Got to cut some mulch hay yesterday that has been waiting since June! All was well until I found a previous owners clay pigeon launcher with my mower. Only bent a few teeth, but it zapped the day by the time I got everything back together. I get so torn between buying redundant equipment for what I already have so I can keep going and getting some of the other equipment I feel would help my operation out.


----------



## Palmettokat (Jul 10, 2017)

Was this your first time across the field? My first full year of baling and tree limbs concern me. Try to keep eye out for them as I spray the grass. Last baling tooth from rake broke, it was not picked up by baler and was found on the ground. To me that would not have been good for the (square) baler. So much I have no idea on.


----------



## JD3430 (Jan 1, 2012)

I just got started 2nd cutting and broke 2 disc mower blades and lost 2 shear pins on Saturday afternoon. Dealer left parts outside the door after hours. Old or new, it breaks. That will never stop happening.


----------



## Frantz (Feb 18, 2018)

I'm still on my first cutting for two fields. The one I knew to be mulch, the other I was hoping to get some good Timothy out of. Both were offered to me in late June and due to the weather and my work schedule and repairs I haven't had a single period where cutting would work. I have off on Wednesdays and Sundays, which works out well for drying hay... but soooo much rain this summer here in PA.

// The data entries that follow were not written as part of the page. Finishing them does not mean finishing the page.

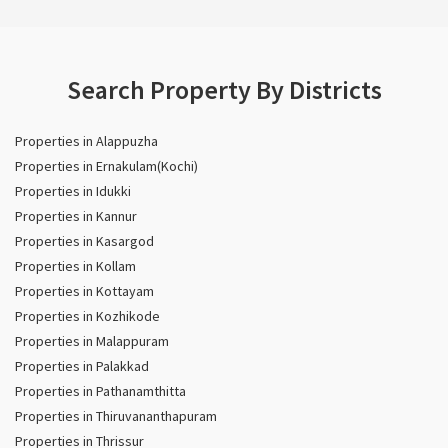
Search Property By Districts
Properties in Alappuzha
Properties in Ernakulam(Kochi)
Properties in Idukki
Properties in Kannur
Properties in Kasargod
Properties in Kollam
Properties in Kottayam
Properties in Kozhikode
Properties in Malappuram
Properties in Palakkad
Properties in Pathanamthitta
Properties in Thiruvananthapuram
Properties in Thrissur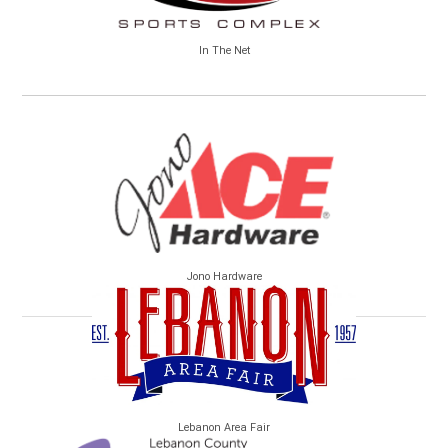
In The Net
Jono Hardware
Lebanon Area Fair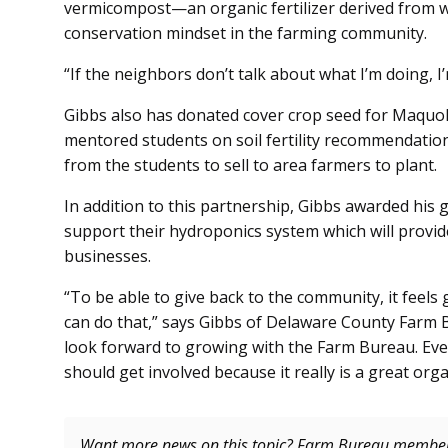
vermicompost—an organic fertilizer derived from w
conservation mindset in the farming community.
“If the neighbors don’t talk about what I’m doing, 
Gibbs also has donated cover crop seed for Maquoke
mentored students on soil fertility recommendatio
from the students to sell to area farmers to plant
In addition to this partnership, Gibbs awarded his 
support their hydroponics system which will provid
businesses.
“To be able to give back to the community, it feels
can do that,” says Gibbs of Delaware County Farm B
look forward to growing with the Farm Bureau. Ever
should get involved because it really is a great orga
Want more news on this topic? Farm Bureau memb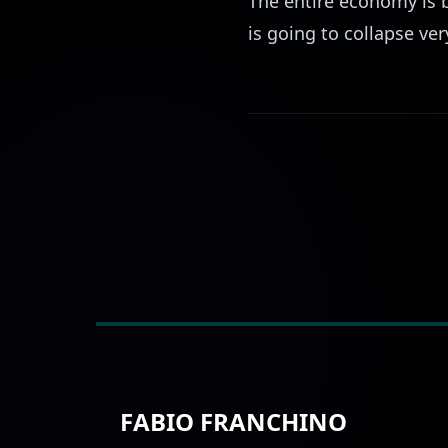
The entire economy is b
is going to collapse ver
FABIO FRANCHINO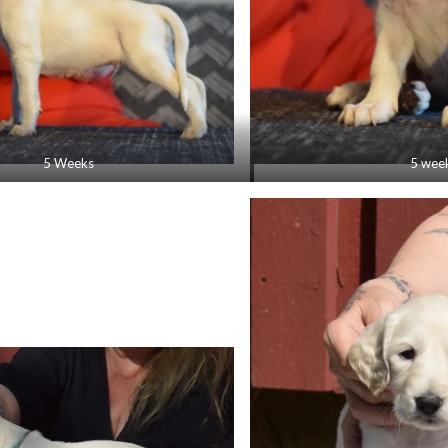
5 Weeks
5 wee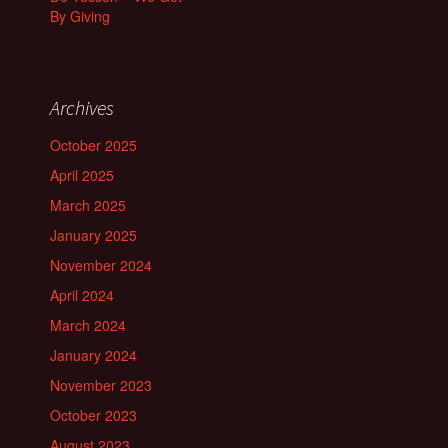
By Giving
Archives
October 2025
April 2025
March 2025
January 2025
November 2024
April 2024
March 2024
January 2024
November 2023
October 2023
August 2023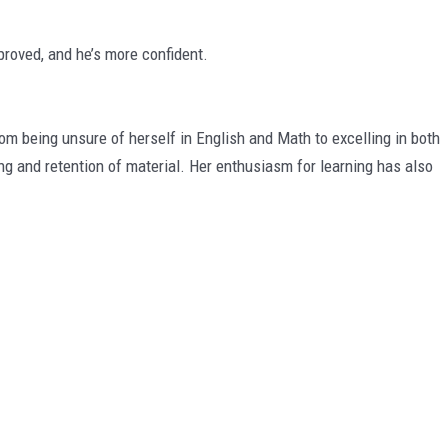
roved, and he’s more confident.
being unsure of herself in English and Math to excelling in both
ng and retention of material. Her enthusiasm for learning has also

The repairs are what I'd like to eliminate with redundancy. I bought my 1494 last year and finally started to get to work on it (PTO doesn't work is the big issue). My Farmall 460 has been a great runner for me. I really need another haybine or discbine. I pay my father in law to round bale for me, and would like to get my own round baler so he can be my backup rather than main go to... as I have to work around his schedule too. Ah well, each year I get things more in line.


----------



## Hayjosh (Mar 24, 2016)

I only start a new field in the spring, when I have a chance to walk through and around the entire field while the grass is short to scope it out. Not that I'm starting a lot of new fields, but it's not worth it to me to mow it if I don't know what's in there.


----------



## glasswrongsize (Sep 15, 2015)

Hayjosh said:


> I only start a new field in the spring, when I have a chance to walk through and around the entire field while the grass is short to scope it out. Not that I'm starting a lot of new fields, but it's not worth it to me to mow it if I don't know what's in there.

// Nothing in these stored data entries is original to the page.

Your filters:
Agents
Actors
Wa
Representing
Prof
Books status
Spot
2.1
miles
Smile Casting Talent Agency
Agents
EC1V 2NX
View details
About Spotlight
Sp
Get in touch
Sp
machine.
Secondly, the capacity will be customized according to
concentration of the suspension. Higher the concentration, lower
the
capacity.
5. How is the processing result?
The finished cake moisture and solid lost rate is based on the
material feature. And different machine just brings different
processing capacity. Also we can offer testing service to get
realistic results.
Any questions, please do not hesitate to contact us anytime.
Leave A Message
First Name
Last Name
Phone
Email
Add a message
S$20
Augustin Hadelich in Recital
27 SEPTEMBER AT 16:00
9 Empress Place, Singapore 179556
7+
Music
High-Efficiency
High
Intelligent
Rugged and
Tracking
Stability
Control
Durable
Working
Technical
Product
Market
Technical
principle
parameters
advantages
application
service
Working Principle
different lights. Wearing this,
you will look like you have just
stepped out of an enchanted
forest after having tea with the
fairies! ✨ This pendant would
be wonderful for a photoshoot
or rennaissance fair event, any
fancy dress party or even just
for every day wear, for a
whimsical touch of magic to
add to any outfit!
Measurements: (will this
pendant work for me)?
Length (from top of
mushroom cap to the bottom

 pretty good plan but not 100 percent idiot-proof, (but noting is). I have been cutting a specific field for @5 years...no problems. Last year, first cut; hit a tomato cage built from a cattle panel. Didn't do much good for my sickle conditioner. That was the beginning-of-the-end of me doing his field.

Mark

...made mad enough to poop in my hands and rub it in my hair!!!!


----------



## Aaroncboo (Sep 21, 2014)

A neighbor here takes his zero turn and mows a path around his fields just to kind of open them up. I guess it also let's him outline them and check for limbs... On a side note I was mowing a field and broke two sickles off hitting a coconut of all things... In illinois... A FREAKING COCONUT!!! I was upset at the down time but impressed at the same time.


----------



## r82230 (Mar 1, 2016)

glasswrongsize said:


> ...made mad enough to poop in my hands and rub it in my hair!!!!

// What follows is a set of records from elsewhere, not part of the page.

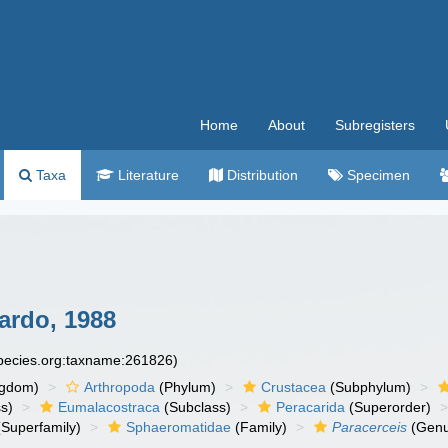
Home
About
Subregisters
Taxa
Literature
Distribution
Specimen
rdo, 1988
species.org:taxname:261826)
ngdom)
Arthropoda
(Phylum)
Crustacea
(Subphylum)
s)
Eumalacostraca
(Subclass)
Peracarida
(Superorder)
Superfamily)
Sphaeromatidae
(Family)
Paracerceis
(Genu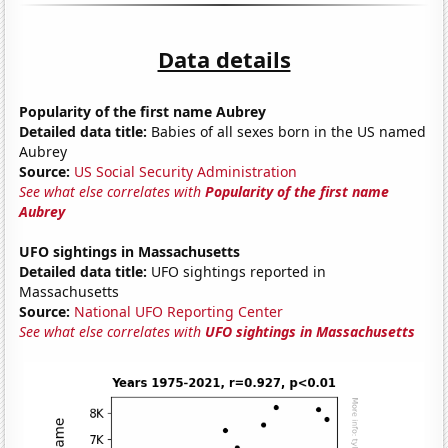
Data details
Popularity of the first name Aubrey
Detailed data title:
Babies of all sexes born in the US named
Aubrey
Source:
US Social Security Administration
See what else correlates with
Popularity of the first name
Aubrey
UFO sightings in Massachusetts
Detailed data title:
UFO sightings reported in
Massachusetts
Source:
National UFO Reporting Center
See what else correlates with
UFO sightings in Massachusetts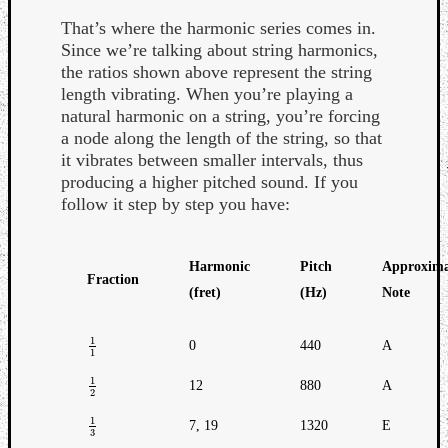
Book
That’s where the harmonic series comes in.
Review
Since we’re talking about string harmonics,
Check
the ratios shown above represent the string
this
length vibrating. When you’re playing a
out!
natural harmonic on a string, you’re forcing
Games
a node along the length of the string, so that
Gear
it vibrates between smaller intervals, thus
Mini-
producing a higher pitched sound. If you
Review
follow it step by step you have:
Music
News
Not
Harmonic
Pitch
Approxima
Music
Fraction
Review
(fret)
(Hz)
Note
Scienc
Site
1
0
440
A
1
1
1
update
Theory
1
12
880
A
1
2
2
Uncate
Weekly
1
7, 19
1320
E
1
3
3
Releas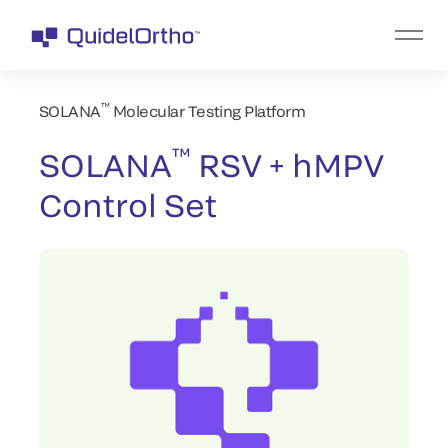
™
SOLANA
Molecular Testing Platform
™
SOLANA
RSV + hMPV
Control Set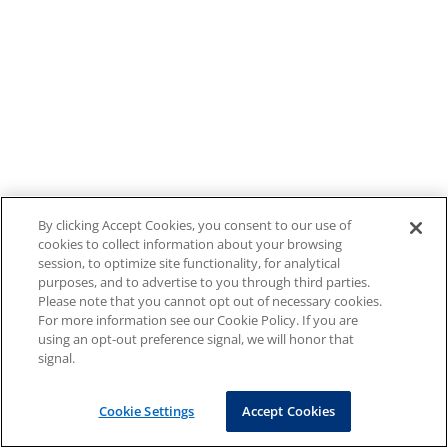
By clicking Accept Cookies, you consent to our use of
cookies to collect information about your browsing
session, to optimize site functionality, for analytical
purposes, and to advertise to you through third parties.
Please note that you cannot opt out of necessary cookies.
For more information see our Cookie Policy. If you are
using an opt-out preference signal, we will honor that
signal.
Cookie Settings
Accept Cookies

Natural hair color, or only your hair dresser know?   

Larry


----------



## Dr Dean (Nov 4, 2013)

I run a disc mower normally but for new fields, ditch banks and questionable areas I keep an old sickle mower running. The sickle bar is a lot cheaper to fix so it gets the ugly stuff.


----------



## Frantz (Feb 18, 2018)

Yes, I'll be keeping the old 469 even if I get the upgrade. It'll do well for my custom garbage cutting niche I have!


----------



## glasswrongsize (Sep 15, 2015)

I'm all about redundant equipment as money and upgrades allow.

I started out with a NH56 rake and upgraded/added a 258 rake to the mix. The 55 has never let me down, but the 258 has before and I still had the 55 to fall back on.

Have a 10-wheel (homemade) V-rake; I used it regular, but didn't like it (I screwed the pooch on the mechanics of it and it didn't fold up high enough). It serviced until I came across a Vermeer WR20 8 wheel rake for $700...now the homemade one is the backup.

I started out with a Gehl 880 (paid $500) sickle conditioner and added a Gehl 1062 disc mower. Either was a "backup" as I used either depending on the crop. I upgraded to a New Idea 5209 disc conditioner; then I sold the Gehl 880 for almost1/2 what I paid for the 5209 (which was $2100). That left me with a disc mower and a disc conditioner. Fast forward to this past Saturday, the 5209 shucked a gearbox about a round and a half into the first field; after only ½ hour of down-time, I was back to going with another tractor and the Gehl 1062 disc mower. Admittedly, I lost the conditioning, but I got the mowing done and on its way to drying in a short window that I had.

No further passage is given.